We will use a generic RssFeed class to generate the XML from. This also has the advantage that if you have multiple different data sources you want to generate an RSS feed for you can reuse this code. All you need to do is fill an RssFeed class with the appropriate data (for which LINQ is also ideally suited).

For brevity, I will not list the full source of the RssFeed class and its associated RssItem and RssCategory classes here. Suffice it to say they are classes that contain properties for things such as the title of a feed or the text of an item. RssFeed has a collection of RssItems and RssItem has a collection of RssCategories. If you want to see the definitions check out the full source of the example.

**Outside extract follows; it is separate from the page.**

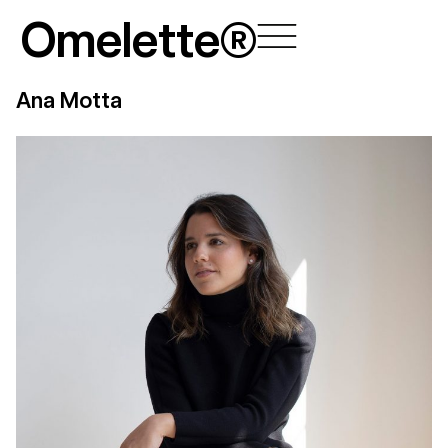
Ir
Omelette®
al
contenido
Ana Motta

The first thing we need to take care of is XML namespaces. RSS itself doesn’t use a namespace, but we’ll be using some extensions that do. We’ll be using these namespaces in multiple places in the VB source and it’d be nice if we don’t have to repeat the namespace URI every time. Fortunately, VB allows us to import XML namespaces in much the same way as regular .Net namespace so we can use them in any XML literal in the file:

Imports <xmlns:dc="http://purl.org/dc/elements/1.1/">
Imports <xmlns:slash="http://purl.org/rss/1.0/modules/slash/">
Imports <xmlns:wfw="http://wellformedweb.org/CommentAPI/">

Before we get started on the heavy work, we have one more thing to do. If we want this to be applicable generically we must realize that some items do not apply to all feeds. For instance I will be using the <slash:comments /> element which gives the number of comments for an item. Not all types of items can have comments so that element doesn’t always apply. Although we could put the code to omit these elements directly in the XML embedded expressions this doesn’t aid readability, so I’ve opted to create functions for them. Here we make use of the fact that if an embedded expression returns Nothing, it’s ignored.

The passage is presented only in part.